Hey there folks. Sorry to vanish on you for a bit -- I've been working 18 hours a day, 7 days a week basically for the last two weeks.
Medical highlights:
* I got over my chest-cold about two weeks ago. I also got rid of my thrush. I subsequently saw Dr. GD who said that he would NOT recommend I get IVIG, because my IgG at around 530 isn't low enough to benefit from it. He sent off a letter to BB asking him if he was sure I should get it. In the meantime, Dr. RZ (a colleague of my primary care physician) also said it wouldn't do any good at my current IgG level. So no IVIG after all that.
* May have been the wrong choice, and I am now sick again. This SUCKS. This is chest cold number five since September.
* I am bruising like a grape from low platelets. My platelets hover between 100 and 115 these days, with slight improvement when I'm off the Revlimid for a week. My white count is probably not going to see the sunny side of 3.0 again unless I dose-reduce the Revlimid. It's at 2.9 now, and that's not good given the need to get rid of these damn colds. I am armed with the strong antibiotic they gave me before (Augmentin) and am taking that as well as Tamiflu. We'll see what happens.
* I got a intramuscular shot of testosterone from a new guy, Dr. LB, who unlike the other urologist said intramuscular shots were highly effective and he gives them all the time. This should help with muscle wasting, energy and mojo. We'll see if I turn into Barry Bonds.
* I have been blessedly free from the horrible cramps-in-the-middle-of-the-night, more or less, since I started that supplement with magnesium and zinc. I did get two horrible ones this past Tuesday, thought. So maybe Velcade + Dex + Rev > Magnesium supplements. The only thing I might add to the cocktail would be potassium, so perhaps some raisins and a potato on Tuesdays might come in handy.

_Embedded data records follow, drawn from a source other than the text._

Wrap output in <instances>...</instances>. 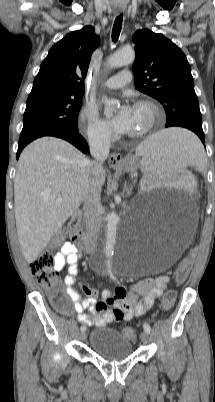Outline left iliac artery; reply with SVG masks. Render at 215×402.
<instances>
[{"label": "left iliac artery", "mask_w": 215, "mask_h": 402, "mask_svg": "<svg viewBox=\"0 0 215 402\" xmlns=\"http://www.w3.org/2000/svg\"><path fill=\"white\" fill-rule=\"evenodd\" d=\"M143 329H144V331H146L147 333H150L151 332V327H150V325L148 324V323H144L143 324Z\"/></svg>", "instance_id": "1"}]
</instances>
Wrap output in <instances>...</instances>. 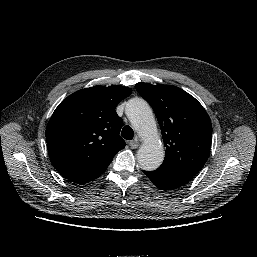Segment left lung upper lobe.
Wrapping results in <instances>:
<instances>
[{
    "label": "left lung upper lobe",
    "instance_id": "obj_1",
    "mask_svg": "<svg viewBox=\"0 0 257 257\" xmlns=\"http://www.w3.org/2000/svg\"><path fill=\"white\" fill-rule=\"evenodd\" d=\"M135 88L153 108L161 128L166 147L161 167L195 176L211 148L212 124L205 109L176 86L141 82Z\"/></svg>",
    "mask_w": 257,
    "mask_h": 257
}]
</instances>
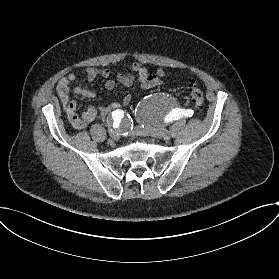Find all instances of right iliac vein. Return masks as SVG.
I'll use <instances>...</instances> for the list:
<instances>
[{"label":"right iliac vein","mask_w":279,"mask_h":279,"mask_svg":"<svg viewBox=\"0 0 279 279\" xmlns=\"http://www.w3.org/2000/svg\"><path fill=\"white\" fill-rule=\"evenodd\" d=\"M109 135H110V137L113 138L114 140H116L117 137H118V133H117V131L114 130V129H111V130L109 131Z\"/></svg>","instance_id":"right-iliac-vein-1"}]
</instances>
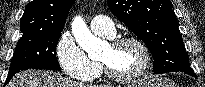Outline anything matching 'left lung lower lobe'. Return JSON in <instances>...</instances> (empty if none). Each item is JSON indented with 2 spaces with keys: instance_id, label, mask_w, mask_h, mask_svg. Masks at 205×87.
Segmentation results:
<instances>
[{
  "instance_id": "1",
  "label": "left lung lower lobe",
  "mask_w": 205,
  "mask_h": 87,
  "mask_svg": "<svg viewBox=\"0 0 205 87\" xmlns=\"http://www.w3.org/2000/svg\"><path fill=\"white\" fill-rule=\"evenodd\" d=\"M181 72L189 74V75L194 76L195 78H197L196 74L194 73V71L192 69L182 70Z\"/></svg>"
}]
</instances>
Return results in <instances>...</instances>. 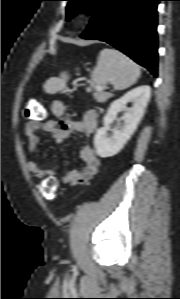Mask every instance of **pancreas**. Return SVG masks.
Instances as JSON below:
<instances>
[{
    "label": "pancreas",
    "instance_id": "1",
    "mask_svg": "<svg viewBox=\"0 0 180 299\" xmlns=\"http://www.w3.org/2000/svg\"><path fill=\"white\" fill-rule=\"evenodd\" d=\"M94 96L98 102H105L108 98H110L112 96V94L108 93V92L101 91V92H96L94 94Z\"/></svg>",
    "mask_w": 180,
    "mask_h": 299
}]
</instances>
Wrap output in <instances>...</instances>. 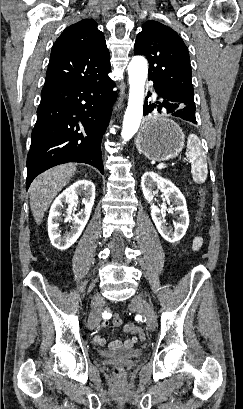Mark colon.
<instances>
[{"instance_id": "1", "label": "colon", "mask_w": 243, "mask_h": 409, "mask_svg": "<svg viewBox=\"0 0 243 409\" xmlns=\"http://www.w3.org/2000/svg\"><path fill=\"white\" fill-rule=\"evenodd\" d=\"M199 197H200V209L198 212V221H200L204 207H205V199H206V191L201 188L199 190ZM196 238V237H195ZM113 324L116 326H121L123 324L121 317L118 314H115L113 316ZM124 331L127 333H132L138 335V337L142 340L145 339V333L143 329L137 325H134L132 323H128L124 325ZM114 373L116 375L120 374L121 370L118 367H114L113 369Z\"/></svg>"}]
</instances>
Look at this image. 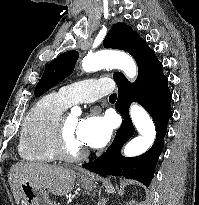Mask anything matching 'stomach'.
Segmentation results:
<instances>
[{"label": "stomach", "instance_id": "stomach-1", "mask_svg": "<svg viewBox=\"0 0 199 205\" xmlns=\"http://www.w3.org/2000/svg\"><path fill=\"white\" fill-rule=\"evenodd\" d=\"M78 182L86 190L92 189L95 185V179L92 177L79 176ZM20 193L24 205H54L47 191L30 181L21 183Z\"/></svg>", "mask_w": 199, "mask_h": 205}]
</instances>
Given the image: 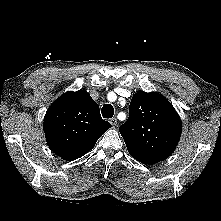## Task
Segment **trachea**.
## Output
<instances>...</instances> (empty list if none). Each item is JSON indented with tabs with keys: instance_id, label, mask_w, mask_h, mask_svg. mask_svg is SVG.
Instances as JSON below:
<instances>
[{
	"instance_id": "1",
	"label": "trachea",
	"mask_w": 221,
	"mask_h": 221,
	"mask_svg": "<svg viewBox=\"0 0 221 221\" xmlns=\"http://www.w3.org/2000/svg\"><path fill=\"white\" fill-rule=\"evenodd\" d=\"M114 115V108L111 104H105L103 107H102V116L103 118H112Z\"/></svg>"
}]
</instances>
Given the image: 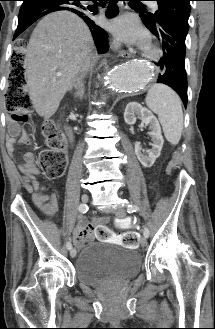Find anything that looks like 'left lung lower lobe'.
<instances>
[{"mask_svg": "<svg viewBox=\"0 0 215 329\" xmlns=\"http://www.w3.org/2000/svg\"><path fill=\"white\" fill-rule=\"evenodd\" d=\"M140 17L142 18L141 14ZM146 27L161 41L163 50V56L158 62L161 73L157 83L166 84L174 89L186 107L188 99L185 70V40L187 32L170 21H161L156 27Z\"/></svg>", "mask_w": 215, "mask_h": 329, "instance_id": "1", "label": "left lung lower lobe"}]
</instances>
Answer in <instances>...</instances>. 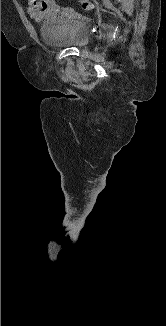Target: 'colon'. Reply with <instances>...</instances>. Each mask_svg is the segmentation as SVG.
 I'll list each match as a JSON object with an SVG mask.
<instances>
[{
  "instance_id": "5ec220e1",
  "label": "colon",
  "mask_w": 166,
  "mask_h": 326,
  "mask_svg": "<svg viewBox=\"0 0 166 326\" xmlns=\"http://www.w3.org/2000/svg\"><path fill=\"white\" fill-rule=\"evenodd\" d=\"M80 5L85 10H89L92 8V4L89 0H80Z\"/></svg>"
}]
</instances>
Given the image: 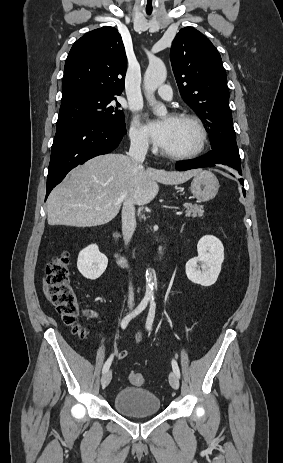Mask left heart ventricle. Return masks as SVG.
I'll use <instances>...</instances> for the list:
<instances>
[{
  "instance_id": "obj_1",
  "label": "left heart ventricle",
  "mask_w": 283,
  "mask_h": 463,
  "mask_svg": "<svg viewBox=\"0 0 283 463\" xmlns=\"http://www.w3.org/2000/svg\"><path fill=\"white\" fill-rule=\"evenodd\" d=\"M170 129L163 151L169 153H185L196 148L199 134L196 127L187 121L169 119Z\"/></svg>"
}]
</instances>
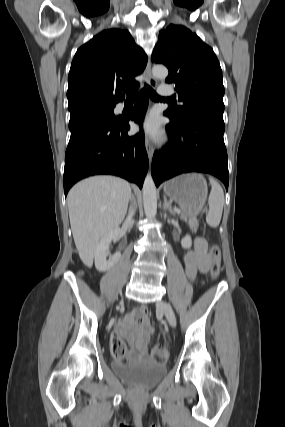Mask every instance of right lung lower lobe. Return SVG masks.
<instances>
[{
    "label": "right lung lower lobe",
    "instance_id": "1",
    "mask_svg": "<svg viewBox=\"0 0 285 427\" xmlns=\"http://www.w3.org/2000/svg\"><path fill=\"white\" fill-rule=\"evenodd\" d=\"M148 105L144 91L130 115L108 120L90 117L75 124L65 154L64 193L77 181L92 175L111 174L142 188L148 168L142 131L129 137V120L141 125Z\"/></svg>",
    "mask_w": 285,
    "mask_h": 427
}]
</instances>
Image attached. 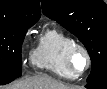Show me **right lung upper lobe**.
<instances>
[{
  "label": "right lung upper lobe",
  "instance_id": "right-lung-upper-lobe-1",
  "mask_svg": "<svg viewBox=\"0 0 107 89\" xmlns=\"http://www.w3.org/2000/svg\"><path fill=\"white\" fill-rule=\"evenodd\" d=\"M39 0H0V21L32 26L40 18Z\"/></svg>",
  "mask_w": 107,
  "mask_h": 89
}]
</instances>
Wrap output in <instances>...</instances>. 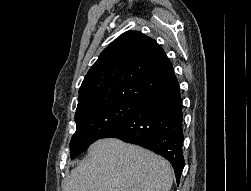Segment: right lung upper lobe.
<instances>
[{
	"label": "right lung upper lobe",
	"mask_w": 251,
	"mask_h": 191,
	"mask_svg": "<svg viewBox=\"0 0 251 191\" xmlns=\"http://www.w3.org/2000/svg\"><path fill=\"white\" fill-rule=\"evenodd\" d=\"M176 81L158 43L127 31L103 50L88 71L79 89L77 111L114 101L141 105Z\"/></svg>",
	"instance_id": "cb5924a9"
}]
</instances>
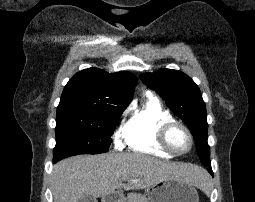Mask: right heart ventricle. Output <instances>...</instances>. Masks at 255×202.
Segmentation results:
<instances>
[{
	"instance_id": "obj_1",
	"label": "right heart ventricle",
	"mask_w": 255,
	"mask_h": 202,
	"mask_svg": "<svg viewBox=\"0 0 255 202\" xmlns=\"http://www.w3.org/2000/svg\"><path fill=\"white\" fill-rule=\"evenodd\" d=\"M174 120L171 113L154 96L148 94L123 124L120 136L128 149L158 157L170 158L158 142L160 127Z\"/></svg>"
}]
</instances>
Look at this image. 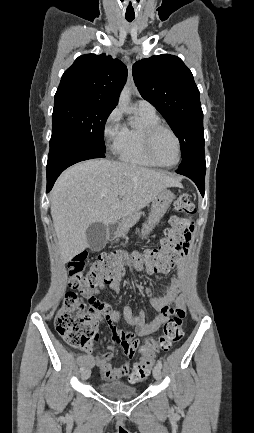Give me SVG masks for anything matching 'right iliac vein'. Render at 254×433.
I'll return each mask as SVG.
<instances>
[{"label": "right iliac vein", "instance_id": "obj_1", "mask_svg": "<svg viewBox=\"0 0 254 433\" xmlns=\"http://www.w3.org/2000/svg\"><path fill=\"white\" fill-rule=\"evenodd\" d=\"M90 369L89 368H85L82 372H81V378L82 380H87L90 377Z\"/></svg>", "mask_w": 254, "mask_h": 433}]
</instances>
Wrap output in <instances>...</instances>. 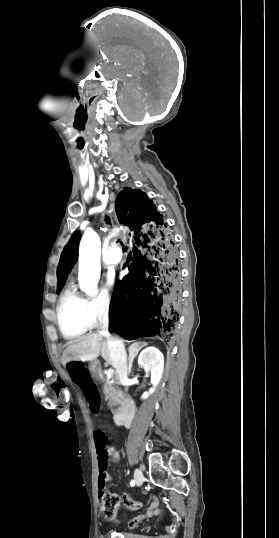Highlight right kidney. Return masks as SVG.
<instances>
[{"label": "right kidney", "mask_w": 279, "mask_h": 538, "mask_svg": "<svg viewBox=\"0 0 279 538\" xmlns=\"http://www.w3.org/2000/svg\"><path fill=\"white\" fill-rule=\"evenodd\" d=\"M138 364L140 368L145 370V372H151V384H153V388H150L149 392L142 396V398H148L150 394H153L162 378L164 356L161 354L160 350H157L154 346H150V348H145V350H142L141 354H139Z\"/></svg>", "instance_id": "obj_1"}]
</instances>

* I will be heading back to Arkansas in May for the next round of follow-up tests, and to see if I can get a balloon kyphoplasty to restore some height by "poofing up" the two mangled vertebrae. As for the test themselves, we'll be looking for continued healing of my bones. There was a lot of progress made from September to January, and I had one additional course of Zometa. I'm not sure if it will be this time, or next time, but sooner or later they will be healed and I will have, God willing, MRI Complete Remission which is a key next step in ensuring that I'm cured.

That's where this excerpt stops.